CI/CD builds the dbt venture and sends the artifacts to S3. Airflow reads the DAG file from there, and Cosmos parses the dbt venture and generates the duty graph. As scheduled, dbt runs the mannequin on Turin within the right order. The tip result’s an up to date information mart within the warehouse that may be accessed by supersets.
Adjustments after migration

To construct your individual pipeline, analysts want to grasp: ref() and supply() idea, distinction desk and incremental Fundamentals of materialization and Git. We have carried out a number of inside workshops and put collectively step-by-step guides for every sort of process.
Why the brand new stack will not utterly change PySpark
For about 10% of our pipelines, PySpark remains to be the one choice when the transformation merely does not match into SQL. Though dbt helps Jinja macros, it’s not a full-fledged Python substitute. Additionally, it is disingenuous to disregard the restrictions of recent instruments.
dlt+delta: Experimental replace/insert help. The storage layer makes use of delta format. dlt’s Delta connector is marked as experimental, so the merge technique did not work out of the field. I needed to discover a workaround. In some circumstances, change as an alternative of merge (on the expense of incrementality), and in different elements I wrote customized processing_steps.
Turin has restricted fault tolerance. Turin has a fault tolerance mechanism, however it works by writing intermediate outcomes to S3. With information volumes on the terabyte scale, this isn’t sensible. The sheer variety of S3 operations makes them prohibitively costly. If fault tolerance just isn’t enabled, your complete question will fail if the Trino employee goes down. In distinction, Spark solely restarts failed duties. We addressed this downside with DAG-level retries and decomposing heavy fashions into chains of intermediate fashions.

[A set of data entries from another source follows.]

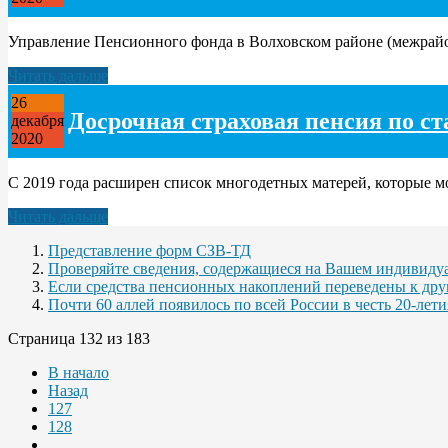
Управление Пенсионного фонда в Волховском районе (межрайонн
Читать дальше
26
Досрочная страховая пенсия по с
декабря
2020
С 2019 года расширен список многодетных матерей, которые мо
Читать дальше
Представление форм СЗВ-ТД
Проверяйте сведения, содержащиеся на Вашем индивиду
Если средства пенсионных накоплений переведены к дру
Почти 60 аллей появилось по всей России в честь 20-лет
Страница 132 из 183
В начало
Назад
127
128
...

UDFs and customized logic. Spark means that you can write customized logic in Python inside your pipeline, which may be very helpful. With new architectures, this turns into much more tough. Including dbt on high of Turin does not assist. Jinja solely generates SQL, and dbt’s Python mannequin solely works with Snowflake, Databricks, and BigQuery. UDFs will be written in Turin, however solely in Java. This entails overhead akin to separate repositories, construct pipelines, and deploying JARs to all employees. So in case your transformation does not conform to SQL, you will find yourself with both an unmaintainable SQL monster or a standalone script that breaks your lineage.
What’s subsequent: testing, mannequin templates, coaching
Higher testing. PySpark has carried out a number of testing of its pipelines, however the brand new structure hasn’t caught up but. Latest dbt variations launched unit assessments. Now you can validate your SQL mannequin logic towards mock information with out launching your complete pipeline. I want to add dbt assessments each on the mannequin stage and in a separate monitoring layer.
Reusable templates for widespread patterns. Lots of the dbt fashions are related. A single configuration can write dozens of fashions with the identical sample. Solely the supply desk and filter differ. I plan to extract the shared logic right into a dbt macro.
Develop your platform’s consumer base. We wish extra engineers and analysts to work with information independently. We plan common in-house coaching periods, documentation, and onboarding guides to assist new customers shortly stand up to hurry and begin constructing their very own fashions.
In case your crew is caught in the identical “analysts ready for builders” loop, I’d love to listen to the way you clear up it. Connect with me on LinkedIn Then examine notes.
All photographs on this article are by the creator until in any other case famous.